Previously, I had an Oyster satellite dish and I enjoyed SKY tv etc. I am now using only a TV with built in Freeview and it is ok. I am missing the "old" channels that show The Two Ronnies and so on though.

I will be getting SKY in a few weeks but not sure on which system yet.

Russell


----------



## Rislar (Aug 16, 2008)

Thanks Russel, i will check them out! i'm not to bothered about cost, i just need TV, my 2 eldest were going mad that they had to sit through DVD's :lol:


----------



## Coulstock (Sep 2, 2008)

*TV Recption -Status 530*

I had some misgivings when I first read the posts on this subject but having spent a week in the West Country I had great results - just point the Status 530 in the same direction as the TV aerials on the houses and autotune on Digital Terrestrial (ie Freeview) or Analogue and I had a great picture - especially at Warren Farm where I suspect the Transmitter isn't that far away. I 've got an 11" LCD TV with built in Freeview tuner. The only place I didn't get good results was in Dorset where the camp site guide says "TV reception poor"..........but I wouldn't say no to somebody bunging me a satellite system coupled with Freesat box which has got to be the answer for camping off the beaten track


----------



## Spacerunner (Mar 18, 2006)

I have a LCD TV with built in freeview, DVD, USB and card reader.
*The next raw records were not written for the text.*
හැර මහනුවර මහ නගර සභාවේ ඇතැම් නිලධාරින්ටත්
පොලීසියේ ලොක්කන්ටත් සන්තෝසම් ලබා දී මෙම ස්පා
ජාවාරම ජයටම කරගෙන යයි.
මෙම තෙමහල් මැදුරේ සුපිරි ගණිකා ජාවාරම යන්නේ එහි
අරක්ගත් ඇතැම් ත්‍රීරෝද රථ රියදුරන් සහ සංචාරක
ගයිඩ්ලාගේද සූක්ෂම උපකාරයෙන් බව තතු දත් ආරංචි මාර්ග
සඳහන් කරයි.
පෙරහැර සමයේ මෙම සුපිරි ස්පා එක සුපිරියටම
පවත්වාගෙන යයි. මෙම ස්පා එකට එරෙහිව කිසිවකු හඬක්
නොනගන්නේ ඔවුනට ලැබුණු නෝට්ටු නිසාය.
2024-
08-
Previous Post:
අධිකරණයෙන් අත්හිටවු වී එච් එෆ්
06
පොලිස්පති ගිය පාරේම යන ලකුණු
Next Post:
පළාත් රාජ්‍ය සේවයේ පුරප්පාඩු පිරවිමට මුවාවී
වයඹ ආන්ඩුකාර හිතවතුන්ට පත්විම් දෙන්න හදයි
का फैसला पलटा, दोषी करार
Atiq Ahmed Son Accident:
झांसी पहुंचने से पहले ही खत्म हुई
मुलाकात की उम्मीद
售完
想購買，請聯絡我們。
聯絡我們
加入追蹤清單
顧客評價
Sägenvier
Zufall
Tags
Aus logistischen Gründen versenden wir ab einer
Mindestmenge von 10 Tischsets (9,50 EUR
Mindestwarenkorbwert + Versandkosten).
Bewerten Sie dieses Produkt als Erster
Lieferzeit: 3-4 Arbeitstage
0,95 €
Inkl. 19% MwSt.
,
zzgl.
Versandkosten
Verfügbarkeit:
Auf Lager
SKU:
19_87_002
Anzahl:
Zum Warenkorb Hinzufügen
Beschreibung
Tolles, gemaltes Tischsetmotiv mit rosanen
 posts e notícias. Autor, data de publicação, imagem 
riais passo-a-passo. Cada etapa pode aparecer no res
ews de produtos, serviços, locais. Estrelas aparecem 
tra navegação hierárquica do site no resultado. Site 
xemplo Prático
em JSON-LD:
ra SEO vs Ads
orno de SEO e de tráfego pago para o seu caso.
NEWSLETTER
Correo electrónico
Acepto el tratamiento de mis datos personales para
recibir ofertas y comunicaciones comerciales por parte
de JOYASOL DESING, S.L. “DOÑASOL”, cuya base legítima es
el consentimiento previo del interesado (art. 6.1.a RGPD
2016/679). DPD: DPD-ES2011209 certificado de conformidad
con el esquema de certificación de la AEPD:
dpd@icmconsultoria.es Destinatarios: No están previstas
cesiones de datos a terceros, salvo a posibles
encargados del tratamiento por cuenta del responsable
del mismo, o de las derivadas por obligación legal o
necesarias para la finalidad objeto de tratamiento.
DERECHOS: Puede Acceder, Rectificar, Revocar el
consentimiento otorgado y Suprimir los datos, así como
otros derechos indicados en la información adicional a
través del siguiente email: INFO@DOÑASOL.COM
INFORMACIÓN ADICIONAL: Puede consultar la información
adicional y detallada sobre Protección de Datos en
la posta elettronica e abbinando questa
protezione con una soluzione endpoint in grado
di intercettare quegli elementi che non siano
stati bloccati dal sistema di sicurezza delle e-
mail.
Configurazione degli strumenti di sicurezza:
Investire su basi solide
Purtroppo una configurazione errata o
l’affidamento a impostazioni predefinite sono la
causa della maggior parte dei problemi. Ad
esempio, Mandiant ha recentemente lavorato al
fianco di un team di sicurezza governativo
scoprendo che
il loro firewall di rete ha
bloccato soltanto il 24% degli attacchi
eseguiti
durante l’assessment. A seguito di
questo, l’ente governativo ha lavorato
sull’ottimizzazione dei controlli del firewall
80% of the time in the UK we get a flawless picture once we have located the signal direction.

Considering that the freeview signal is still only at half strength, then the future looks good for a freeview system.


----------



## 107558 (Oct 10, 2007)

Rislar,

I note that you're fairly close to me. I'll be in Workington on Wednesday (probably) so if you want to see my system PM me.


----------



## premiermotorhomes (Feb 13, 2008)

It would be worthwhile looking into Avtex TV's, they are designed specifically for the 12V market.

Features that make a TV appropriate for this market are those that;

1) Have an range for the voltage input between say 10-16v, rather than just 12v. Nearly all electronics run off 12v, 7v or 5v rails. Though domestic units may not feature a wide operating voltage range, and may either not work, or will not like having more voltage which could kill it. You will also find that units specific for this market, such as Avtex will have very efficient power regulation allowing for minimal power requirements.

2) Multi standard; they will work abroad

3) All in one units; DVD, Freeview, Analogue, Card Reader etc

4) Simple to use. No confusing remote controls, quick tune feature to retune the TV with one button press.

5) Exceptional levels of service from Avtex, phone will always answer within a few rings, and you will be helped immediately.

We have supplied and fitted these TV's for three years, and have always had excellent service from Avtex and excellent product quality. We had dabbled in alternative brands (it would be unprofessional to mention), so we took the decision to only sell Avtex due to the consistent high quality of their products.

Regards,
Chris
Premier Motorhomes of Chcihester


----------



## krull (Jul 22, 2006)

I have a spare 530 aerial if you are interested. It was only on the van a few months. It got put on as it utilised an existing roof hole, and then taken off to again as we are now on satellite (long story :roll: )

If you are interested, PM me.

I can confirm what others say, the reception is very good, and they come with a booster. They also have pull out antennas for use overseas where VHF is used as opposed to UHF. Having said that, I picked up french freeview no problem without ever using said additional antennas.

PS 12v freeview box available too.


----------



## EdinburghCamper (Sep 13, 2008)

Rislar,

I just got the AVTEXT 19" HDTV, and its awesome. Built in DVD player, as well as USB connection, Memory card reader etc, meaning it is easy to view media on these devices too.

And if money is no issue, then so far so good for my Camos in motion system, love it.

Gary.


----------



## Snelly (Aug 20, 2005)

In motion dishes are great arn't they... what a gadget! :lol:

I get told off all the time for wanting (and buying on the sly) the latest gadgets.


----------



## Rislar (Aug 16, 2008)

Snelly said:


> In motion dishes are great arn't they... what a gadget! :lol:
> 
> I get told off all the time for wanting (and buying on the sly) the latest gadgets.


You have a PM


----------



## Snelly (Aug 20, 2005)

Rislar said:


> You have a PM


OK, does anyone else want to set up a club for the gadgetly inflicted? :lol:


----------



## Rislar (Aug 16, 2008)

Snelly said:


> Rislar said:
> 
> 
> > You have a PM
> ...


I'm up for that


----------



## 107558 (Oct 10, 2007)

Me too!


----------



## EdinburghCamper (Sep 13, 2008)

Yup, count me in  The TV came into its own at the weekend, trip down the M6 and the hours just flew past. Claire thinks its awesome, and I can now take my best pal on my photo trips 

Gary.


----------



## cabby (May 14, 2005)

You can inflict gadgets on me any time you like so long as they are freebies. :lol: :lol: 

cabby


----------